Introduction: Fasciectomy is the gold standard for treating palmodigital cords in Dupuytren's disease. When flexion contracture predominates at the metacarpophalangeal (MCP) joint, a segmental aponeurectomy in the palm combined with a Z-plasty can be performed. The primary objective of this study was to evaluate the improvement in MCP extension achieved by this limited procedure. The secondary objectives were to assess long-term complications and recurrence rates.

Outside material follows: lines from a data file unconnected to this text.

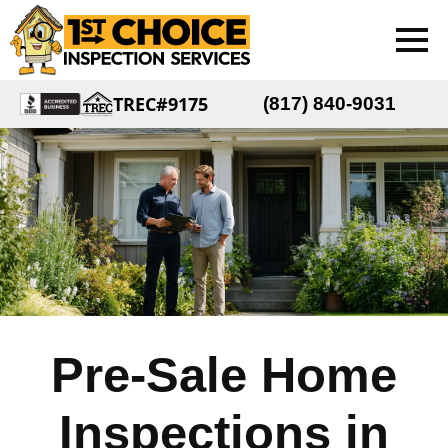
TREC#9175
(817) 840-9031
Pre-Sale Home
Inspections in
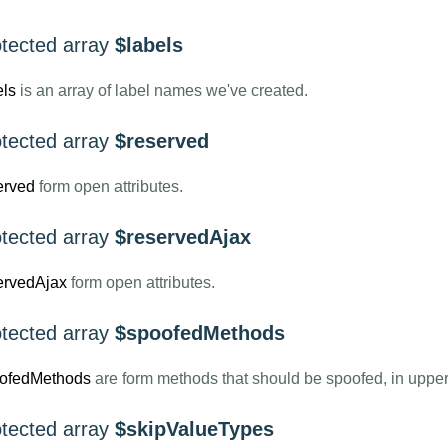
otected array
$labels
els
is an array of label names we've created.
otected array
$reserved
erved
form open attributes.
otected array
$reservedAjax
ervedAjax
form open attributes.
otected array
$spoofedMethods
ofedMethods
are form methods that should be spoofed, in uppe
otected array
$skipValueTypes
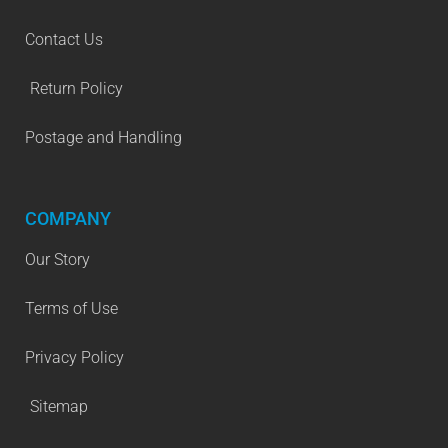
Contact Us
Return Policy
Postage and Handling
COMPANY
Our Story
Terms of Use
Privacy Policy
Sitemap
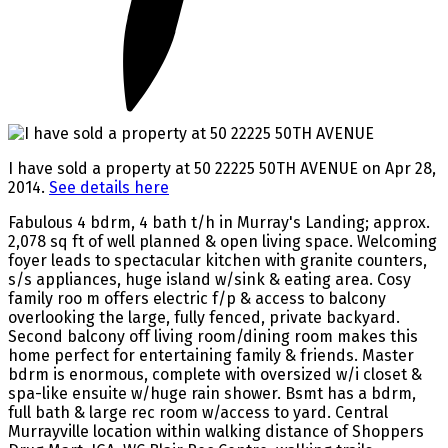
I have sold a property at 50 22225 50TH AVENUE on Apr 28,
2014.
See details here
Fabulous 4 bdrm, 4 bath t/h in Murray's Landing; approx.
2,078 sq ft of well planned & open living space. Welcoming
foyer leads to spectacular kitchen with granite counters,
s/s appliances, huge island w/sink & eating area. Cosy
family roo m offers electric f/p & access to balcony
overlooking the large, fully fenced, private backyard.
Second balcony off living room/dining room makes this
home perfect for entertaining family & friends. Master
bdrm is enormous, complete with oversized w/i closet &
spa-like ensuite w/huge rain shower. Bsmt has a bdrm,
full bath & large rec room w/access to yard. Central
Murrayville location within walking distance of Shoppers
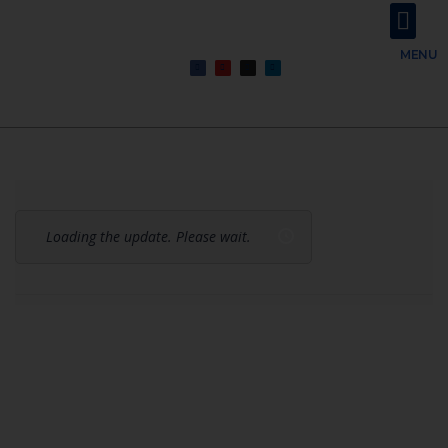
About Us
Contact Us
MENU
Loading the update. Please wait.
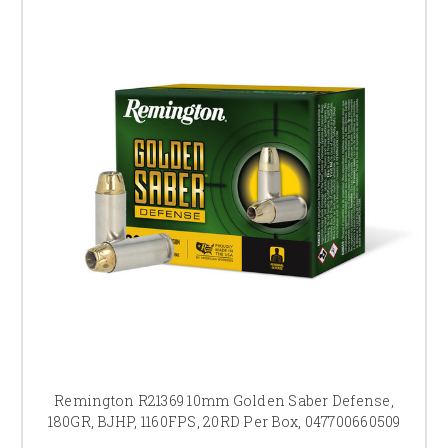
Remington R21369 10mm Golden Saber Defense,
180GR, BJHP, 1160FPS, 20RD Per Box, 047700660509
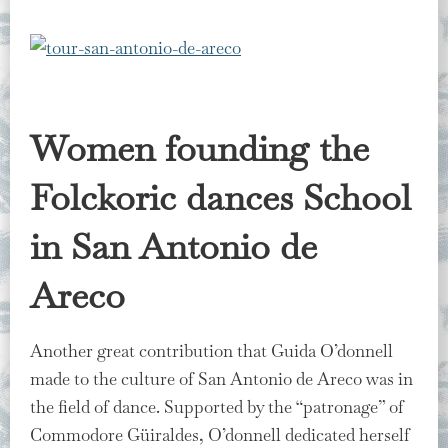
Women founding the
Folckoric dances School
in San Antonio de
Areco
Another great contribution that Guida O’donnell
made to the culture of San Antonio de Areco was in
the field of dance. Supported by the “patronage” of
Commodore Güiraldes, O’donnell dedicated herself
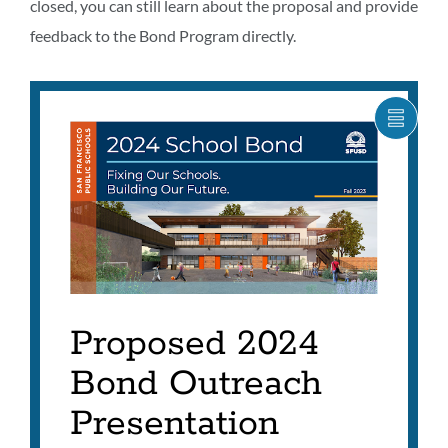
closed, you can still learn about the proposal and provide
feedback to the Bond Program directly.
SHOW
CARO
ITEM
AS
LIST
Proposed 2024
Bond Outreach
Presentation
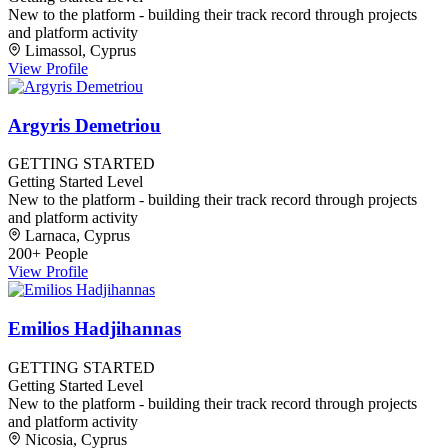
New to the platform - building their track record through projects
and platform activity
Limassol, Cyprus
View Profile
Argyris Demetriou
GETTING STARTED
Getting Started Level
New to the platform - building their track record through projects
and platform activity
Larnaca, Cyprus
200+ People
View Profile
Emilios Hadjihannas
GETTING STARTED
Getting Started Level
New to the platform - building their track record through projects
and platform activity
Nicosia, Cyprus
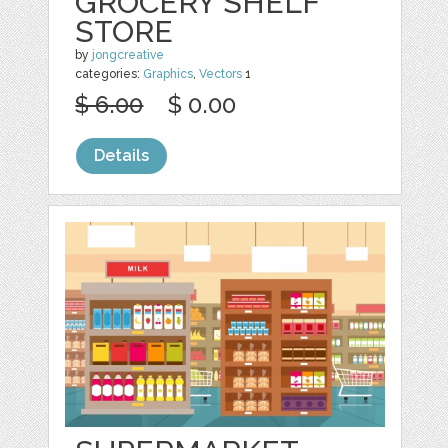
GROCERY SHELF
STORE
by
jongcreative
categories:
Graphics
,
Vectors
1
$ 6.00
$ 0.00
Details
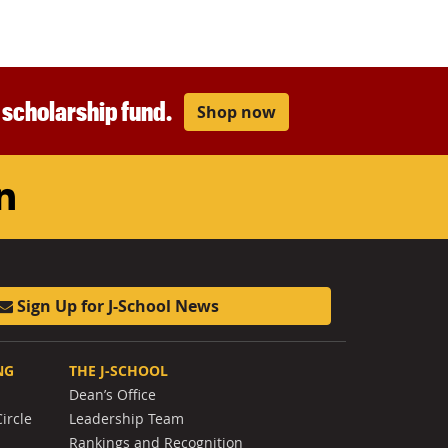
r scholarship fund.
Shop now
am
ouTube
LinkedIn
Sign Up for J-School News
NG
THE J-SCHOOL
Dean’s Office
ircle
Leadership Team
Rankings and Recognition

Materials and methods: A retrospective study was conducted on patients who underwent pure palmar segmental fasciectomy with Z-plasty between 2014 and 2023. Palmar fasciectomy was performed on patients with exclusive or predominant MCP Dupuytren's contracture. This local fasciectomy procedure achieved full MCP joint extension. One or more Z-plasties enabled tension-free wound closure. Patients were reviewed, and extension deficit, complications, and recurrence were noted.

Results: 46 patients (56 operated rays) were reviewed, with a mean follow-up period of 26 months (range 10-60 months). The mean preoperative MCP extension deficit was 48.4 °. At the final follow-up, the mean MCP contracture was 6.1 °, representing an improvement rate of 87%. Eleven patients experienced recurrence, five developed complex regional pain syndrome after surgery and one had neurapraxia that resolved spontaneously.

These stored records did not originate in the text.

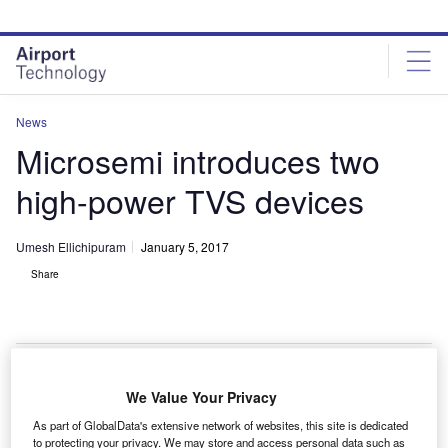
Skip
Skip
to
to
site
page
menu
content
News
Microsemi introduces two
high-power TVS devices
Umesh Ellichipuram
January 5, 2017
Share
We Value Your Privacy
S-based semiconductor solutions company
U
As part of GlobalData's extensive network of websites, this site is dedicated
Microsemi has introduced two new versions of its
to protecting your privacy. We may store and access personal data such as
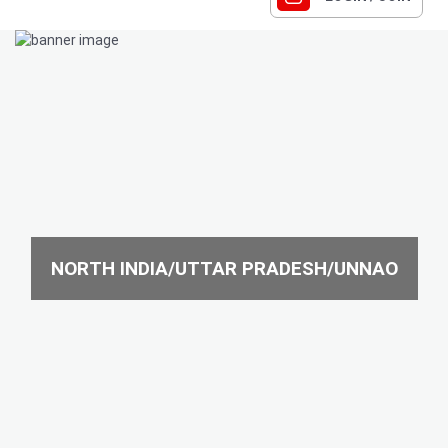
NORTH INDIA/UTTAR PRADESH/UNNAO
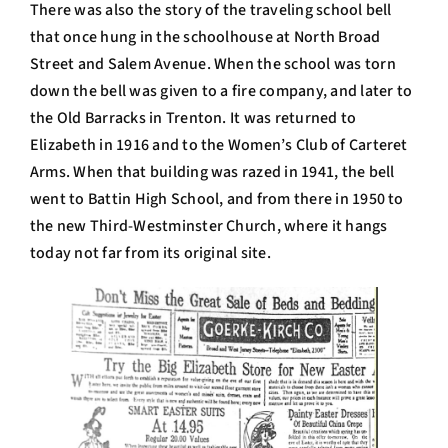
There was also the story of the traveling school bell
that once hung in the schoolhouse at North Broad
Street and Salem Avenue. When the school was torn
down the bell was given to a fire company, and later to
the Old Barracks in Trenton. It was returned to
Elizabeth in 1916 and to the Women’s Club of Carteret
Arms. When that building was razed in 1941, the bell
went to Battin High School, and from there in 1950 to
the new Third-Westminster Church, where it hangs
today not far from its original site.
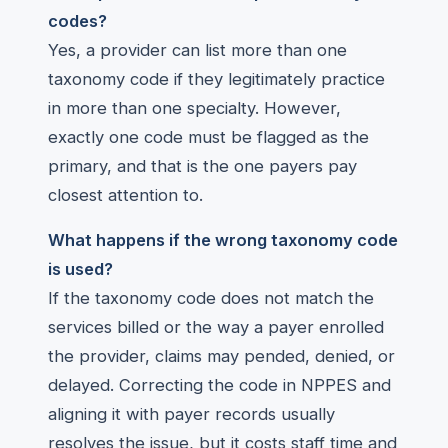
codes?
Yes, a provider can list more than one
taxonomy code if they legitimately practice
in more than one specialty. However,
exactly one code must be flagged as the
primary, and that is the one payers pay
closest attention to.
What happens if the wrong taxonomy code
is used?
If the taxonomy code does not match the
services billed or the way a payer enrolled
the provider, claims may pended, denied, or
delayed. Correcting the code in NPPES and
aligning it with payer records usually
resolves the issue, but it costs staff time and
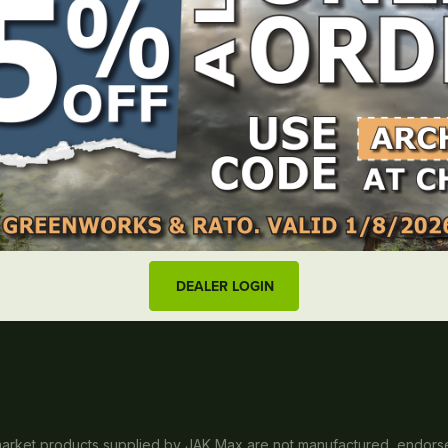
Useful links
Log in
Blog
Wishlist
Resources
tributor to the
Locate dealer
FAQs
New Zealand
About us
Contact
DEALER LOGIN
rmarket products supplied by JAK Max are not manufactured, endorsed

Discussion: Segmental palmar fasciectomy and Z-plasty demonstrated substantial improvement in MCP extension. Complications appear to be fewer than with extended palmo-digital fasciectomy, and the recurrence rate is lower than with collagenase or fasciotomy.

Conclusion: Limited palmar fasciectomy combined with Z-plasty is a simple, safe and effective treatment option for patients with MCP flexion contracture as the predominant or exclusive manifestation of Dupuytren's disease.

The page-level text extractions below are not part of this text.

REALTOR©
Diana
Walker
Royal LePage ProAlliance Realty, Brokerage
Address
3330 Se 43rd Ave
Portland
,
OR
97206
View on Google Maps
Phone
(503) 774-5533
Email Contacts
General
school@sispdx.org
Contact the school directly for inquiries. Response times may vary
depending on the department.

局限性掌筋膜切除术联合z -成形术治疗Dupuytren病56例回顾性分析。
简介:筋膜切除术是治疗Dupuytren病掌指索的金标准。当屈曲挛缩在掌指关节(MCP)处占主导地位时,可以在手掌进行节段性腱膜切除术并进行z形成形术。本研究的主要目的是评估这种有限手术对MCP扩展的改善。次要目的是评估长期并发症和复发率。材料与方法:回顾性研究2014 - 2023年间单纯掌段筋膜切除术z -成形术患者。掌筋膜切除术用于单纯或显性MCP Dupuytren挛缩的患者。局部筋膜切除术实现了MCP关节的完全伸展。一种或多种z型塑料可实现无张力伤口闭合。对患者进行复查,记录伸展缺损、并发症和复发情况。结果:回顾46例患者(56条手术射线),平均随访时间26个月(10-60个月)。术前MCP延伸缺损平均为48.4°。在最后随访时,平均MCP挛缩为6.1°,改善率为87%。11例复发,5例术后出现复杂的局部疼痛综合征,1例神经失用症自行消退。讨论:节段性掌筋膜切除术和z -成形术显示了MCP延伸的显著改善。并发症似乎比扩展掌指筋膜切除术少,复发率低于胶原酶或筋膜切开术。结论:有限掌筋膜切除术联合z -成形术是治疗以MCP屈曲挛缩为主要或唯一表现的Dupuytren病的一种简单、安全、有效的治疗方法。
本文章由计算机程序翻译,如有差异,请以英文原文为准。